▶ _Supplied information_
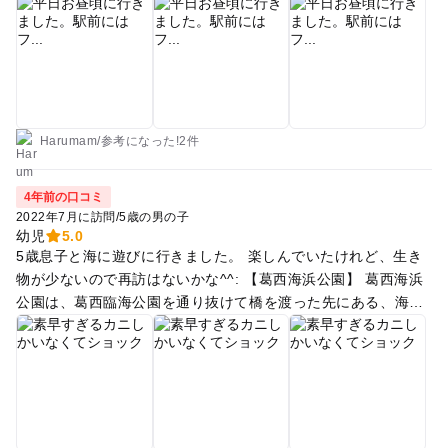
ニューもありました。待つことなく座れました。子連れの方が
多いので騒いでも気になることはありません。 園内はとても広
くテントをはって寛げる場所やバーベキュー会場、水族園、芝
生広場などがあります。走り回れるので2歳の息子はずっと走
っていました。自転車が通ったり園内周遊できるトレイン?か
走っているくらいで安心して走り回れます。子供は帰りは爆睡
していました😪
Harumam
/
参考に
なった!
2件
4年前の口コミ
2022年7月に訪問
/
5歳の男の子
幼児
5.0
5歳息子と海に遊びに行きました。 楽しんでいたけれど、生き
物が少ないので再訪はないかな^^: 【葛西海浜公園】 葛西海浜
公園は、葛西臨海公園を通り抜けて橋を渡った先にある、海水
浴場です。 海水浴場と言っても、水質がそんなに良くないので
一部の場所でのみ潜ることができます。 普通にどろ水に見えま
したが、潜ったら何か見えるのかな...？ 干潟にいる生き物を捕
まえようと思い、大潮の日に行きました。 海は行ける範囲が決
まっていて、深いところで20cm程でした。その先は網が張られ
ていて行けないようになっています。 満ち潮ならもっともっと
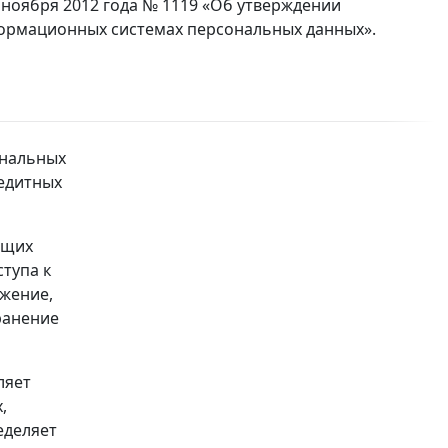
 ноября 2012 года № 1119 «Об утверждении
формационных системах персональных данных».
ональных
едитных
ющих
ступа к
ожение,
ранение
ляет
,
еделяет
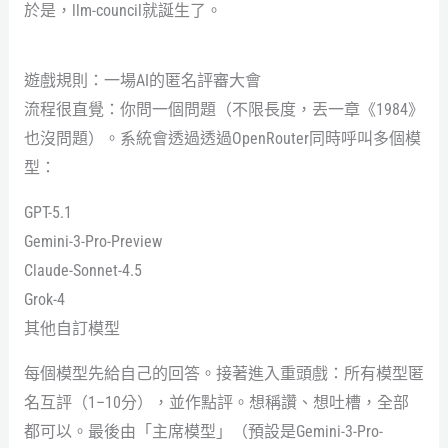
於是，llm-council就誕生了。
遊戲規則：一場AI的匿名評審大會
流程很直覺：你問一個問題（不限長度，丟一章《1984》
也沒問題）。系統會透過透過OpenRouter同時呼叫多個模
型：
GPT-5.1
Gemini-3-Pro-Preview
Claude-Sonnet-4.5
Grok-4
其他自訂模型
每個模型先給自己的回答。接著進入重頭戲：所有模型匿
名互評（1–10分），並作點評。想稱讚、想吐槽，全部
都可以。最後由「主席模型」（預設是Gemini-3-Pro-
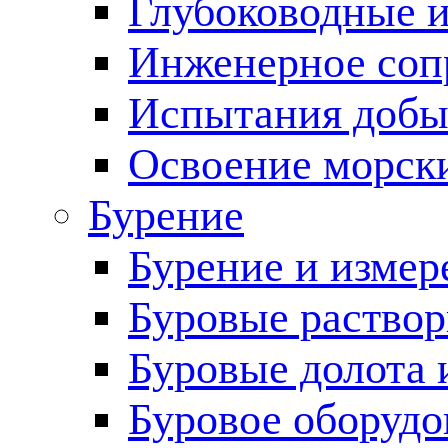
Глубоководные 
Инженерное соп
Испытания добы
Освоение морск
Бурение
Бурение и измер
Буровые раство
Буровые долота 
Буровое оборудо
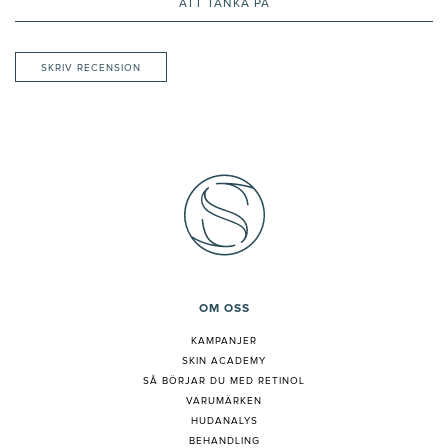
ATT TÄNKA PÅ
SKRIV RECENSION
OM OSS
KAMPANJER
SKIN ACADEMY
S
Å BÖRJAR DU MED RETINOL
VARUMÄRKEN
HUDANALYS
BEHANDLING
---
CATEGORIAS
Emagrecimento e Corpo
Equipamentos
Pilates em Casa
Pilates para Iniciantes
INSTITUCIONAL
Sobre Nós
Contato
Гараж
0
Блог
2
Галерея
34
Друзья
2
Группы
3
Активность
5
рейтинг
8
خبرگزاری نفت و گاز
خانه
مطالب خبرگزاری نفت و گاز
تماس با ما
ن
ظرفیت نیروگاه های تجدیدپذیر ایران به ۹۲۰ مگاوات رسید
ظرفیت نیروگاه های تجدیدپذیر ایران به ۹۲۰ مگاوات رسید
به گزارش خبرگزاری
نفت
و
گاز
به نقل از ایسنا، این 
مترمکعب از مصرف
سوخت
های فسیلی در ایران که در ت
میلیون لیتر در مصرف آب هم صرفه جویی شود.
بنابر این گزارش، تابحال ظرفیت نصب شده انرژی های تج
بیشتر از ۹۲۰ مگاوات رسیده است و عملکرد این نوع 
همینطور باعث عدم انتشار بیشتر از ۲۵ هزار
--
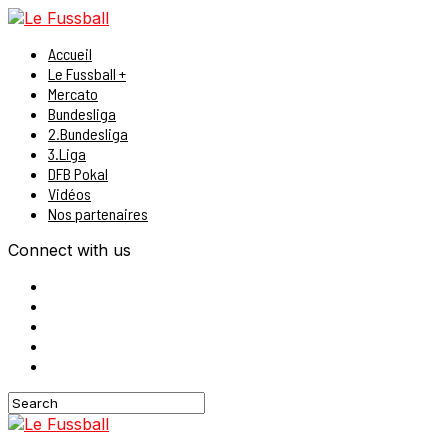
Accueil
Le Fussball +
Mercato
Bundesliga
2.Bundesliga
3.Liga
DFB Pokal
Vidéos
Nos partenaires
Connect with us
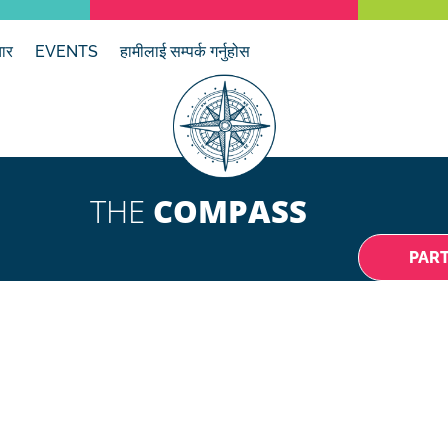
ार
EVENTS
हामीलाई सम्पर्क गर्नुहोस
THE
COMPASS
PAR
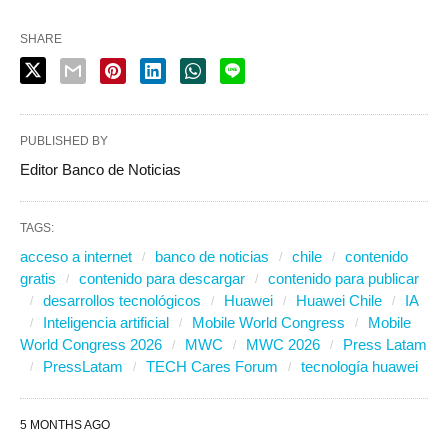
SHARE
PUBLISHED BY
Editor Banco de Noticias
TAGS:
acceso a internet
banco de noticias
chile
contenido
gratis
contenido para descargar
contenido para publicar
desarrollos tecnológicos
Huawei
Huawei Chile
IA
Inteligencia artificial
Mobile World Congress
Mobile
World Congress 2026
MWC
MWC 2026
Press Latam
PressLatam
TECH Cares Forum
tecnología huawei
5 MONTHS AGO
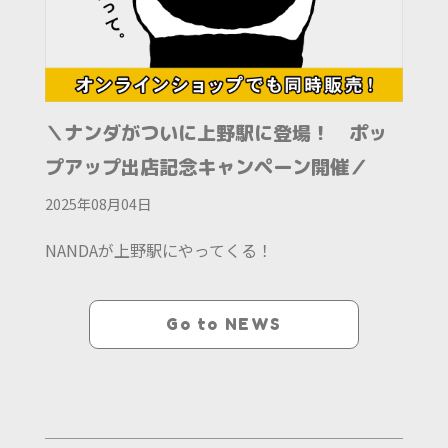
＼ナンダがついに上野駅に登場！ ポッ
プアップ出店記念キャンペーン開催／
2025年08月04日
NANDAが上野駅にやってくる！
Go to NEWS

▶ _Problem to work on_
Exactly the lines above from the one that contains "ニューもありました。待つことなく座れました。子連れの方が" down to the one that contains "ноября 2012 года" are to be output, both ends kept and pictures omitted.

▶ _Exercise response_
ニューもありました。待つことなく座れました。子連れの方が
多いので騒いでも気になることはありません。 園内はとても広
くテントをはって寛げる場所やバーベキュー会場、水族園、芝
生広場などがあります。走り回れるので2歳の息子はずっと走
っていました。自転車が通ったり園内周遊できるトレイン?か
走っているくらいで安心して走り回れます。子供は帰りは爆睡
していました😪
Harumam
/
参考に
なった!
2件
4年前の口コミ
2022年7月に訪問
/
5歳の男の子
幼児
5.0
5歳息子と海に遊びに行きました。 楽しんでいたけれど、生き
物が少ないので再訪はないかな^^: 【葛西海浜公園】 葛西海浜
公園は、葛西臨海公園を通り抜けて橋を渡った先にある、海水
浴場です。 海水浴場と言っても、水質がそんなに良くないので
一部の場所でのみ潜ることができます。 普通にどろ水に見えま
したが、潜ったら何か見えるのかな...？ 干潟にいる生き物を捕
まえようと思い、大潮の日に行きました。 海は行ける範囲が決
まっていて、深いところで20cm程でした。その先は網が張られ
ていて行けないようになっています。 満ち潮ならもっともっと
 ноября 2012 года № 1119 «Об утверждении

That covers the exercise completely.